ABOUT THIS TASK: Scan the material for the string "Komory" and copy out every line in which it occurs.

DATA TO PROCESS:
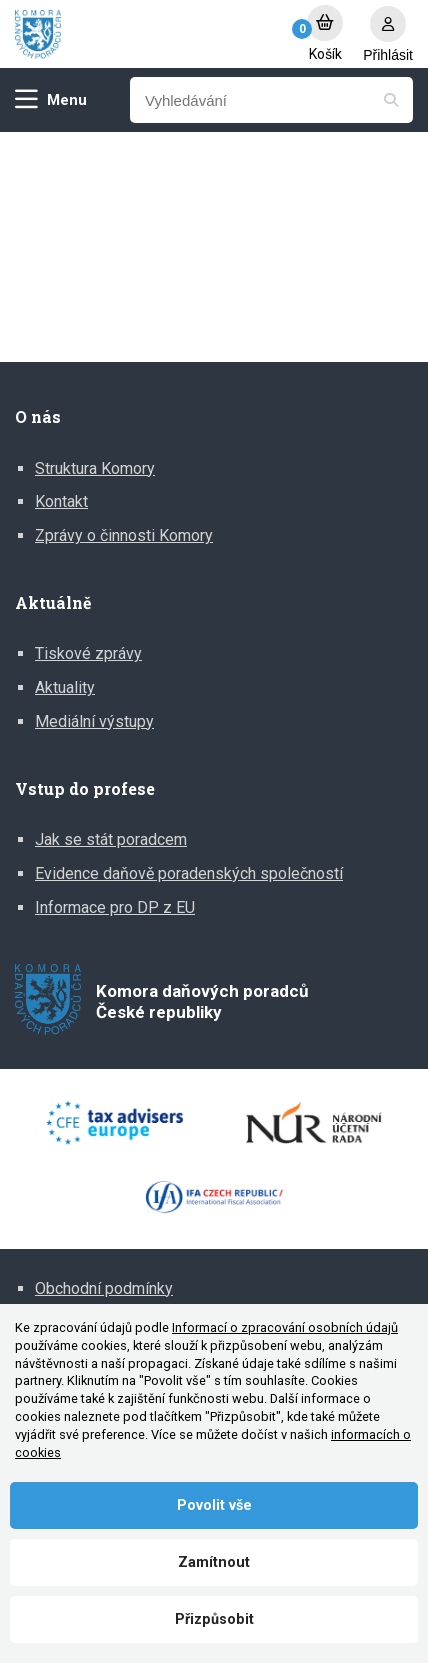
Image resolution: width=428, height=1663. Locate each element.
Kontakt (61, 501)
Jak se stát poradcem (111, 839)
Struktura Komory (95, 468)
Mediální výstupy (94, 721)
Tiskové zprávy (88, 653)
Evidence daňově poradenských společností (189, 873)
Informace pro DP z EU (115, 907)
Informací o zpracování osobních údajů (285, 1327)
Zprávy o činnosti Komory (124, 535)
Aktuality (65, 687)
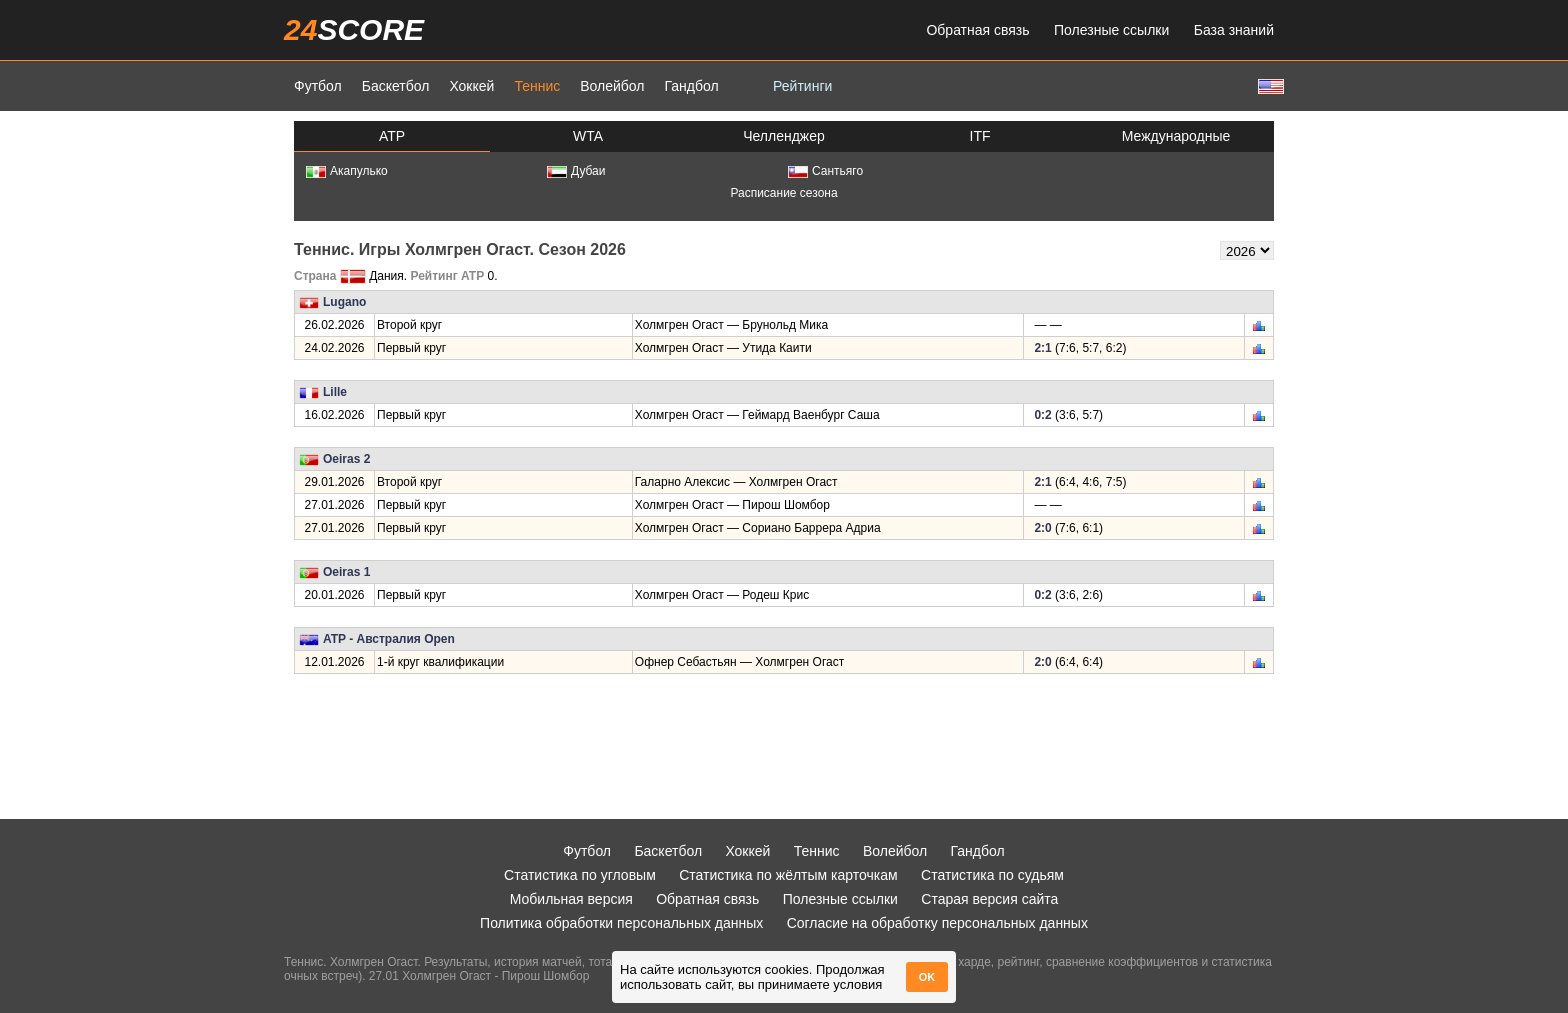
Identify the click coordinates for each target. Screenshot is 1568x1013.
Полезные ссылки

RESPONSE TO THE EXERCISE:
Struktura Komory (95, 468)
Zprávy o činnosti Komory (124, 535)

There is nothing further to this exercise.